Things I Don't Want to Forget

      The last year has felt like a dream. There have been mornings that I've checked my camera roll to make sure it's all real. It's been hard to wrap my head around the fact that after so many years - hard years - God has answered my prayers for a husband. And not just any husband, but literally the most wonderful guy I've ever met. 

     I had so many fears before meeting Patrick and in the early days of our relationship. I overthought everything, analyzed ever sentence that came out of his mouth, and found myself suspicious of him when he did nothing to deserve it. I looked and looked for red flags, always coming up dry. We laugh about it now, but I was...uptight. I just waited for the shoe to drop, for him to call me up one day and expose some big bad thing that would end it all, for a mean streak to appear, etc. etc. 

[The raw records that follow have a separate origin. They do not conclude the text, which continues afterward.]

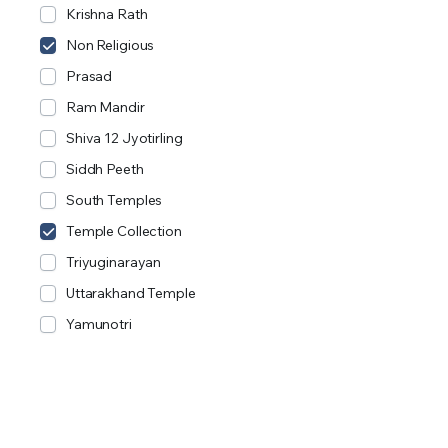
Krishna Rath
Non Religious
Prasad
Ram Mandir
Shiva 12 Jyotirling
Siddh Peeth
South Temples
Temple Collection
Triyuginarayan
Uttarakhand Temple
Yamunotri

     But, he was simple. He didn't bring baggage, drama, lies, or selfishness into my life. He was the first guy who came into my world and simply made it better. He met my (unbeknownst to him) anxiety with the frequently said words, "I'm not going anywhere." He has been intentional and consistent from day one, and I've never wondered what he's thinking or feeling about me. It amazes me that two of his very first compliments were about the two things I disliked about myself the most and assumed someone else would dislike, too. He's an encourager, overflowing with words of affirmation and love. Early on, he told me "I know you've heard these things before. So I'm going to show you that I mean them." And he has. He has proven to me that "if he wanted to he would" is absolutely true. What a wonderful thing to not even know where to begin when people ask me, "What do you like about him?"  

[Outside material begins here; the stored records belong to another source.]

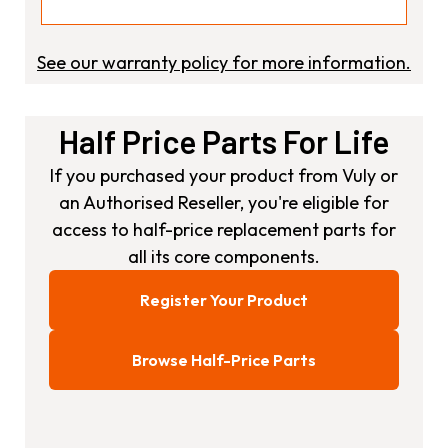
See our warranty policy for more information.
Half Price Parts For Life
If you purchased your product from Vuly or
an Authorised Reseller, you're eligible for
access to half-price replacement parts for
all its core components.
Register Your Product
Browse Half-Price Parts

     I've said it before, but if I had gotten married young, I would not appreciate this man. I'm thankful to have seen first-hand the dire options, even if it meant feeling so much pain. I'm thankful for the men who treated me poorly, who lied to me, who said hurtful things, who made me suffer due to their own lack of character. Because without them, I would not know how rare it is to find someone who doesn't lie, who treats me with respect and love, who always thinks of others before himself, who works hard, who exercises self-control, who embraces being a provider and protecter, and who is truly devoted to God and the truth.  

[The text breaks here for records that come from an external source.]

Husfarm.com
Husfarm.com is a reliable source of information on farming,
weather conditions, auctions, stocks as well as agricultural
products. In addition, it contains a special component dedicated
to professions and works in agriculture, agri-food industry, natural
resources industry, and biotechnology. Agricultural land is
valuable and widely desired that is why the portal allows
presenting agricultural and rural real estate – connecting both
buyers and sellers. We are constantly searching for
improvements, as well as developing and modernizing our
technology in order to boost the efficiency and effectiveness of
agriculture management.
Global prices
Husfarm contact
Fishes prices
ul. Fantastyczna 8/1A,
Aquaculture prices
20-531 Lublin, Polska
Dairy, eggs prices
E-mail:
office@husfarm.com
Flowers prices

     We are just shy of two months into marriage and I found myself thinking earlier about how God was so kind to bless us with an easy relationship from beginning to present day. It was as if, after years and years of the most challenging and stressful heartbreaks, He said, "This one will be easy, and wonderful, and an answer to all your prayers and then some." I'm sure we'll come upon harder days, but what I do know is that God gave me the greatest gift in Patrick, whose character blesses me every single day. He holds me and prays before leaving for work and leads us in worship every evening. He reads beautiful liturgies just because, cares for me when I'm sick or down, has taken on my dog as his own responsibility, and serves without being asked. He works diligently and wants to do what's right. He calls me "my love" and hasn't held a grudge or gotten offended once since I've known him. He wants to listen to sermons together and doesn't take things too seriously. I write these things down because I never thought I'd be with someone like this, and I never want to forget any of it. 

     Every day is just a straight up good time of a blessing with someone who follows God sincerely. Whether we're up at 5:10 to go to the gym or both sick on the couch, it's peaceful and genuinely enjoyable. I did not know that marriage would feel like a private little party every day, or that I would be giddy every time I remember that I get to just be with him for the rest of my life. The isolation of being single and alone felt overwhelming at times, and I don't take for granted that now I have a best friend for everything that used to be painful. As I filled out a form today and put down my spouse's information, I remembered how even paperwork used to be a slap in the face while single, reminding me that I didn't have a life partner. I'm so very thankful for all the lessons learned in singleness and all the opportunities it afforded me. But the pain of that season makes this one even sweeter.